This is why these conversations on the internet are fun, though, as you always get to chat with people who have no idea what it costs to actually pay people. (In the U.S., depending on area, you actually cost 1.4x (at minimum) of whatever they are paying you. This might have gone up in the last decade.) For contractor rates, the multiplier should be 2x.

It’s even more fun when you get to chat with people around the U.S. where a living wage varies greatly depending on where you live.

…and that’s exactly how we eventually arrive at the $2 million number.

For a quick quess we calculate 2x here. I would not even think about starting writing a full game for 300k when i have to hire only 1 person full time.

If you organize the shipping i would surely send you a pile a fresh of apples directly from the tree

Heheh… it was a metaphor. The offer is nice, though. I’m sure my son would have loved fresh apples since he eats them all the time. (I don’t really do apples anymore, just a daily banana.)

I used flattr for my maven plugins and few other project. But I would give a try to something else for xbuf and my jme related stuff. Any advices to choose between patreon, bountysource, tipee,… (anyways I’ll check fees, availability from French) ?

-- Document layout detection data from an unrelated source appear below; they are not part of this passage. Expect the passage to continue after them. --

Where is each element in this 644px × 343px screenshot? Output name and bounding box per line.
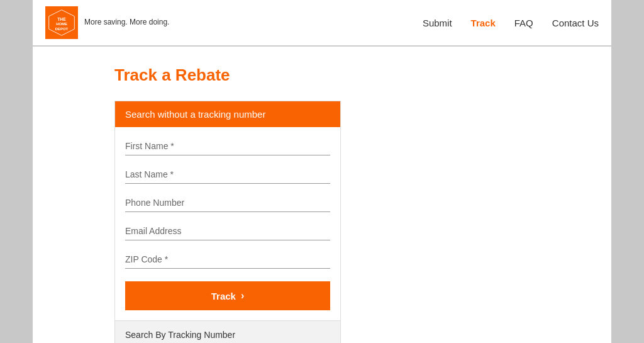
zip-field [125, 250, 330, 269]
svg-text:DEPOT: DEPOT [55, 27, 69, 31]
search-by-tracking-number[interactable]: Search By Tracking Number [115, 320, 340, 343]
site-header: THE HOME DEPOT More saving. More doing. … [33, 0, 611, 47]
svg-text:THE: THE [57, 17, 66, 21]
phone-field [125, 194, 330, 212]
track-button[interactable]: Track › [125, 281, 330, 310]
svg-text:HOME: HOME [56, 22, 67, 26]
page-title: Track a Rebate [114, 65, 592, 85]
nav-contact[interactable]: Contact Us [552, 18, 599, 28]
nav-faq[interactable]: FAQ [514, 18, 533, 28]
home-depot-logo: THE HOME DEPOT [45, 6, 78, 39]
main-content: Track a Rebate Search without a tracking… [33, 47, 611, 343]
last-name-input[interactable] [125, 166, 330, 184]
first-name-field [125, 137, 330, 155]
chevron-right-icon: › [241, 290, 244, 301]
tracking-number-label: Search By Tracking Number [125, 330, 235, 340]
first-name-input[interactable] [125, 137, 330, 155]
logo-area: THE HOME DEPOT More saving. More doing. [45, 6, 169, 39]
main-nav: Submit Track FAQ Contact Us [423, 18, 599, 28]
zip-input[interactable] [125, 250, 330, 269]
nav-track[interactable]: Track [471, 18, 496, 28]
last-name-field [125, 166, 330, 184]
email-input[interactable] [125, 222, 330, 240]
rebate-form-card: Search without a tracking number [114, 101, 341, 343]
nav-submit[interactable]: Submit [423, 18, 452, 28]
track-button-label: Track [211, 291, 236, 301]
search-header-label: Search without a tracking number [125, 109, 265, 120]
phone-input[interactable] [125, 194, 330, 212]
form-header: Search without a tracking number [115, 101, 340, 127]
email-field [125, 222, 330, 240]
logo-tagline: More saving. More doing. [84, 18, 169, 28]
form-body: Track › [115, 137, 340, 320]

Paul, all the best to you and your family.

Public question: We all work on some project because it is our passion. Some of these projects are small, others have grown over the years (like mine). Is there any chance that you can make money with open source / free / on donation based software? At least enough to keep your project alive?
This is a rarely discussed topic and I would love to hear your opinions.

I don’t know what the french fees are for donations, but I do know that a paypal account can be set up for a donation type situation … all that is needed is a tip jar type image, and you just attach the link in html. (It’s provided by paypal)

The person donating fills out however much they want to donate (one shot) and there is a spot that they can fill in for their reason or just to say “good work, go grab a beer with this or something”.

I like it for the tip jar concept. Patreon is great for the recurring subscription type situation, and though I believe that they have the one-shot option… er… I’m not sure.

That said…a tip jar link is blocked for this forum… so you would need to have the link on your own website or something for them to click on. ← am I remembering correctly @erlend_sh?

Game On,
Charles

What do you mean by “blocked”? You mean the prospect of having something like a visible “tip jar widget” shown on your profile or something?

Yeah, I think that’s it. I remember trying to do the < a > < IMG > < / a > for a “tip jar” on my profile at one time but that and even a regular link got mangled in the resolving process. I weirded out for a bit and then went “meh, oh well, I got stuff to program. It’s probably a Wordpress thang”, kinda like the same weirding out I got when I found out that a “non-member/not signed in” viewer of the site cannot view our videos that we post… they just don’t show up. I figure it is Wordpressed.